Tourism is now an important part of Iceland’s economy as well and many of my friends have traveled there recently. It’s not high on my priority list because I’m not a fan of cold and ice, and bland food does not exactly beckon me either. But I have several Icelandic friends I would like to visit, and Icelandic literature from its Viking past has an allure. I know a lot of people go for the geothermally heated natural pools, but I’ll pass. Not my thing. Maybe some fermented shark would work.
Iceland’s traditional cuisine is based on fish, lamb, and dairy products, with little to no use of herbs or spices. Due to the island’s climate, fruits and vegetables are not generally a component of traditional dishes, although the use of greenhouses has made them more common in contemporary food. Nowadays Icelandic chefs focus on the freshness of ingredients rather than traditional recipes, so you’ll find a wide range of dishes available.

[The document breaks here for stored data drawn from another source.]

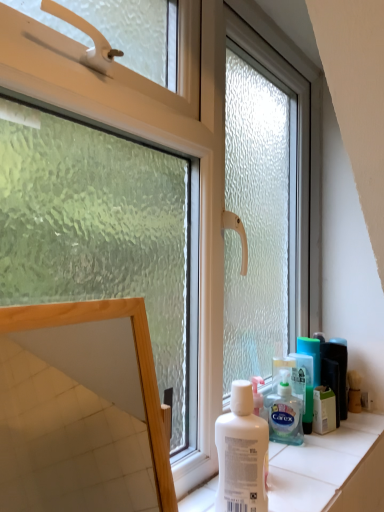 Question: From a real-world perspective, is wooden frame mirror at lower left above or below white matte bottle at center?

Choices:
 (A) above
 (B) below

Answer: (A)

Question: Is point (91, 347) positioned closer to the camera than point (264, 461)?

Choices:
 (A) closer
 (B) farther

Answer: (B)

Question: Which of these objects is positioned closest to the wooden frame mirror at lower left?

Choices:
 (A) green plastic mouthwash at right
 (B) white plastic box at right
 (C) white matte bottle at center
 (D) translucent plastic shaving cream at lower right

Answer: (D)

Question: Estimate the real-world distances between objects in this image. Which object is closer to the white plastic box at right?

Choices:
 (A) translucent plastic shaving cream at lower right
 (B) white matte bottle at center
 (C) green plastic mouthwash at right
 (D) wooden frame mirror at lower left

Answer: (C) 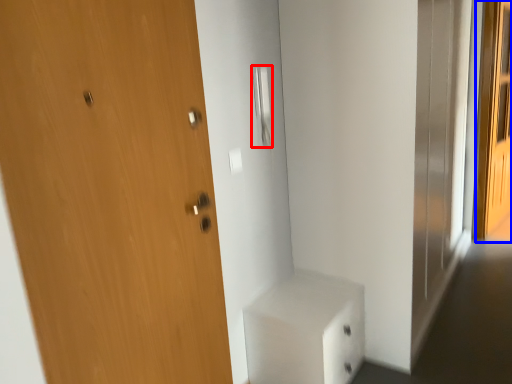 Question: Among these objects, which one is nearest to the camera, door handle (highlighted by a red box) or screen door (highlighted by a blue box)?

Choices:
 (A) door handle
 (B) screen door

Answer: (A) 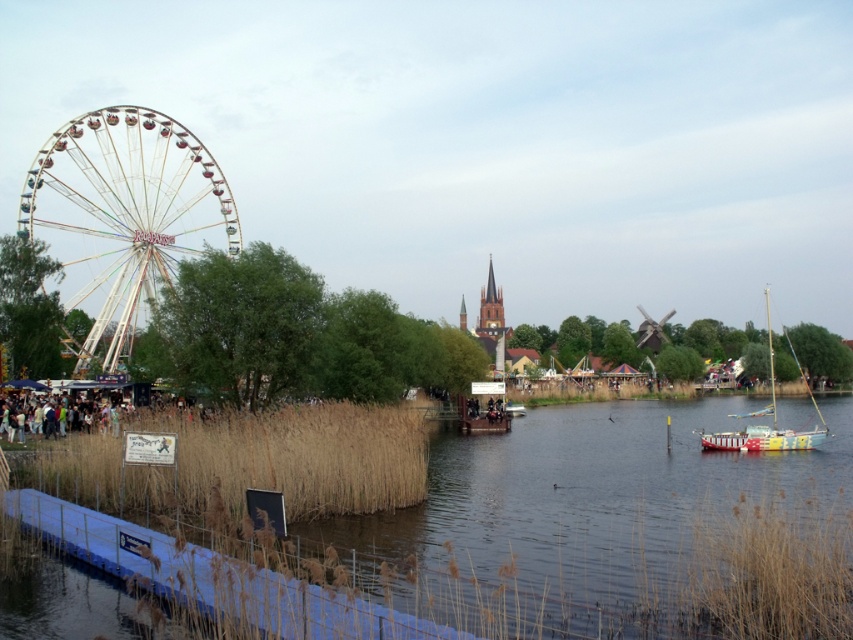 Question: Does multicolored metallic ferris wheel at left appear over painted wood sailboat at right?

Choices:
 (A) yes
 (B) no

Answer: (A)

Question: Does multicolored metallic ferris wheel at left appear over painted wood sailboat at right?

Choices:
 (A) yes
 (B) no

Answer: (A)

Question: Which object is farther from the camera taking this photo?

Choices:
 (A) multicolored metallic ferris wheel at left
 (B) painted wood sailboat at right

Answer: (B)

Question: From the image, what is the correct spatial relationship of multicolored metallic ferris wheel at left in relation to painted wood sailboat at right?

Choices:
 (A) below
 (B) above

Answer: (B) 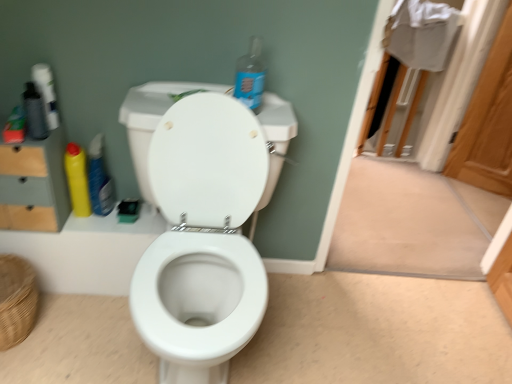 Question: Can you confirm if yellow matte bottle at left, which ranks as the 1th cleaning product in left-to-right order, is taller than blue plastic bottle at upper center, which appears as the first cleaning product when viewed from the right?

Choices:
 (A) no
 (B) yes

Answer: (B)

Question: Does yellow matte bottle at left, the third cleaning product from the right, appear on the right side of blue plastic bottle at upper center, which appears as the first cleaning product when viewed from the right?

Choices:
 (A) no
 (B) yes

Answer: (A)

Question: Could you tell me if yellow matte bottle at left, the third cleaning product from the right, is turned towards blue plastic bottle at upper center, the third cleaning product positioned from the left?

Choices:
 (A) no
 (B) yes

Answer: (A)

Question: From the image's perspective, is yellow matte bottle at left, the third cleaning product from the right, located above blue plastic bottle at upper center, the third cleaning product positioned from the left?

Choices:
 (A) yes
 (B) no

Answer: (B)

Question: Does yellow matte bottle at left, the third cleaning product from the right, have a larger size compared to blue plastic bottle at upper center, which appears as the first cleaning product when viewed from the right?

Choices:
 (A) no
 (B) yes

Answer: (A)

Question: From the image's perspective, relative to yellow matte bottle at left, the third cleaning product from the right, is wooden screen door at upper right above or below?

Choices:
 (A) above
 (B) below

Answer: (A)

Question: Is wooden screen door at upper right inside the boundaries of yellow matte bottle at left, which ranks as the 1th cleaning product in left-to-right order, or outside?

Choices:
 (A) inside
 (B) outside

Answer: (B)

Question: In terms of height, does wooden screen door at upper right look taller or shorter compared to yellow matte bottle at left, which ranks as the 1th cleaning product in left-to-right order?

Choices:
 (A) short
 (B) tall

Answer: (B)

Question: From a real-world perspective, is wooden screen door at upper right physically located above or below yellow matte bottle at left, which ranks as the 1th cleaning product in left-to-right order?

Choices:
 (A) below
 (B) above

Answer: (B)

Question: Considering the positions of point (89, 150) and point (53, 211), is point (89, 150) closer or farther from the camera than point (53, 211)?

Choices:
 (A) closer
 (B) farther

Answer: (B)

Question: Considering the positions of yellow plastic bottle at left, arranged as the second cleaning product when viewed from the left, and wooden dresser at left in the image, is yellow plastic bottle at left, arranged as the second cleaning product when viewed from the left, wider or thinner than wooden dresser at left?

Choices:
 (A) wide
 (B) thin

Answer: (B)

Question: Is yellow plastic bottle at left, marked as the 2th cleaning product in a right-to-left arrangement, taller or shorter than wooden dresser at left?

Choices:
 (A) short
 (B) tall

Answer: (A)

Question: From the image's perspective, is yellow plastic bottle at left, arranged as the second cleaning product when viewed from the left, positioned above or below wooden dresser at left?

Choices:
 (A) below
 (B) above

Answer: (A)

Question: From a real-world perspective, is woven brown basket at lower left positioned above or below yellow matte bottle at left, which ranks as the 1th cleaning product in left-to-right order?

Choices:
 (A) below
 (B) above

Answer: (A)

Question: Considering the positions of woven brown basket at lower left and yellow matte bottle at left, which ranks as the 1th cleaning product in left-to-right order, in the image, is woven brown basket at lower left wider or thinner than yellow matte bottle at left, which ranks as the 1th cleaning product in left-to-right order,?

Choices:
 (A) thin
 (B) wide

Answer: (B) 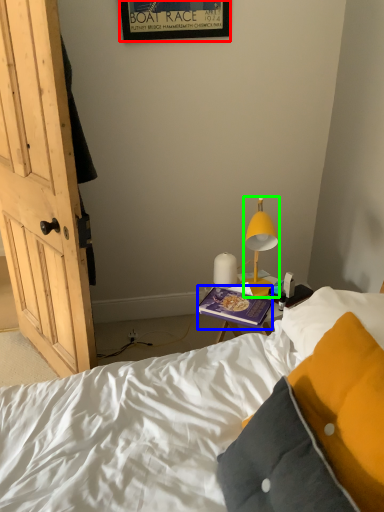 Question: Based on their relative distances, which object is farther from picture frame (highlighted by a red box)? Choose from book (highlighted by a blue box) and lamp (highlighted by a green box).

Choices:
 (A) book
 (B) lamp

Answer: (A) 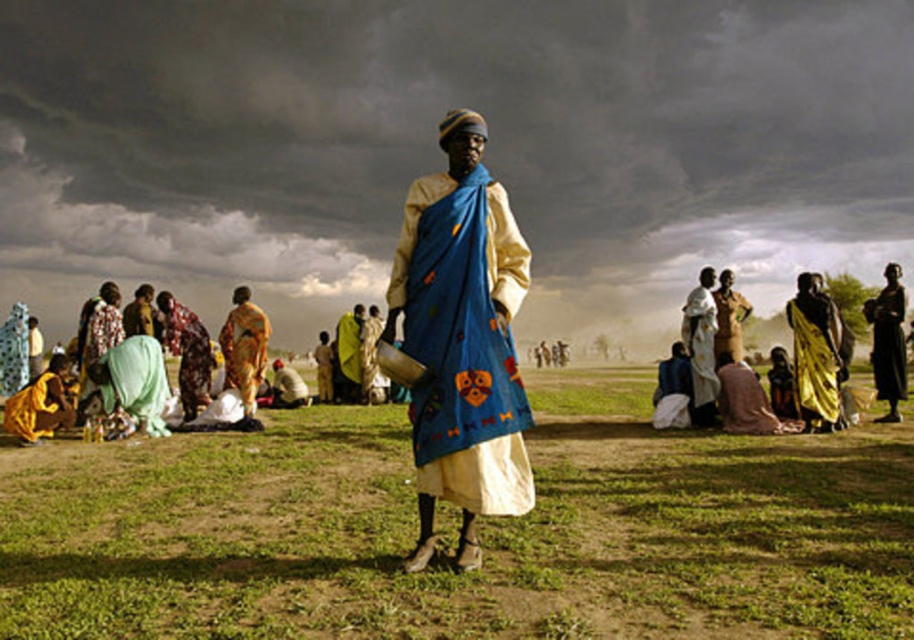 Based on the photo, you are a photographer standing at the center of the scene. You want to take a photo that includes both the black matte dress at right and the blue fabric cloth at center. What is the minimum distance you need to move to ensure both are in the frame?

The black matte dress at right is 3.37 meters away from the blue fabric cloth at center. To include both in the frame, you need to move 1.685 meters towards the black matte dress at right or the blue fabric cloth at center so that the distance between them is within your camera frame.

You are a photographer trying to capture a shot of the two dresses in the scene. You want to ensure that both dresses are fully visible in the frame. Given that the black matte dress at right is shorter in height compared to the printed fabric dress at center, which dress might require you to adjust your camera angle to include its entire length?

The black matte dress at right is not as tall as the printed fabric dress at center, so you might need to adjust the camera angle to ensure the entire length of the black matte dress at right is visible.

You are a photographer trying to capture the central figure in the scene. You notice the brown leather jacket at center and the matte yellow fabric at center. Which object should you focus on to ensure it takes up more space in your photo?

The brown leather jacket at center is larger in size than the matte yellow fabric at center, so focusing on it will ensure it takes up more space in your photo. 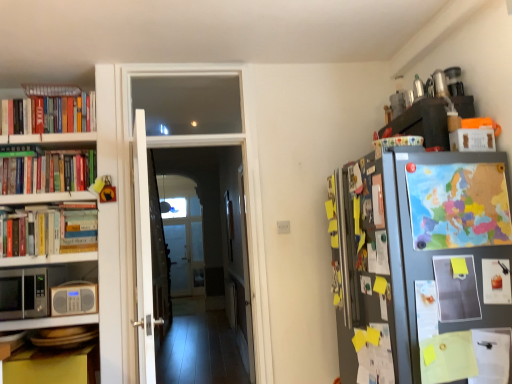 Identify the location of white wooden door at center. coord(244,176).

Describe the element at coordinates (244, 176) in the screenshot. I see `white wooden door at center` at that location.

What is the approximate width of beige plastic radio at lower left?

beige plastic radio at lower left is 2.88 inches in width.

Describe the element at coordinates (49, 229) in the screenshot. Image resolution: width=512 pixels, height=384 pixels. I see `hardcover books at left, marked as the third book in a left-to-right arrangement` at that location.

Measure the distance between point [46,326] and camera.

Point [46,326] is 8.96 feet from camera.

This screenshot has height=384, width=512. Identify the location of white wooden door at center, the 3th door from the left. (246, 276).

Can you confirm if hardcover books at left, the third book in the right-to-left sequence, is shorter than black matte microwave at left?

No.

Is hardcover books at left, the third book in the right-to-left sequence, not inside black matte microwave at left?

Yes, hardcover books at left, the third book in the right-to-left sequence, is outside of black matte microwave at left.

How far apart are hardcover books at left, which ranks as the 3th book in back-to-front order, and black matte microwave at left?

hardcover books at left, which ranks as the 3th book in back-to-front order, is 11.13 inches from black matte microwave at left.

Which point is more distant from viewer, (x=29, y=218) or (x=26, y=327)?

The point (x=29, y=218) is behind.

How many degrees apart are the facing directions of hardcover books at left, the third book positioned from the front, and metallic silver microwave at left?

hardcover books at left, the third book positioned from the front, and metallic silver microwave at left are facing 1.74 degrees away from each other.

From the image's perspective, which object appears higher, hardcover books at left, which ranks as the 3th book in back-to-front order, or metallic silver microwave at left?

hardcover books at left, which ranks as the 3th book in back-to-front order, from the image's perspective.

Is hardcover books at left, marked as the third book in a left-to-right arrangement, wider than metallic silver microwave at left?

Incorrect, the width of hardcover books at left, marked as the third book in a left-to-right arrangement, does not surpass that of metallic silver microwave at left.

Does white paper at right, which appears as the 5th book when viewed from the back, turn towards white wooden door at center?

I gave a recipe for the classic plokkfiskur here http://www.bookofdaystales.com/thjodhatidardagurinn-icelandic-national-day/ . Still very popular among Icelanders. I suppose I could give a recipe for broiled puffin, which is also still quite popular, but getting one to cook might prove tricky. Here’s a simple Icelandic recipe for baked fish. I’m sorry it’s not more complex; that’s the nature of the beast. I promise to give a recipe for sheep’s head next time I post on Iceland. But today is a fishing holiday, so it really has to be a fish dish. Cod is the traditional favorite, but any firm white fish will work. The cheese you choose will determine the nature of the dish. Iceland has a strong dairy industry, but not a great heritage of traditional cheeses. Locally produced cheeses tend towards the “cheddar” variety, so you can use your own local version of the same, or a German melting cheese, such as emmental or tilsit.
1 tbsp butter
6 fish fillets
salt, pepper to taste
200 g grating cheese, grated
1 tbsp prepared mustard
1 cup heavy cream
½ cup breadcrumbs
Preheat the oven to 350°F/180°C.
Grease a baking dish well and place the fillets in it in a single layer. Season the fish with salt, pepper and freshly squeezed lemon juice. Spread an even layer of grated cheese over the fish.
Mix the mustard with the cream and pour it over fish fillets. Top with an even layer of breadcrumbs.
Bake on the middle rack of the oven for about 35 minutes, or until the breadcrumbs are evenly golden. If necessary, turn the dish halfway through cooking to ensure that the top is even.
Serve with mashed or boiled potatoes and thickly buttered dark rye bread.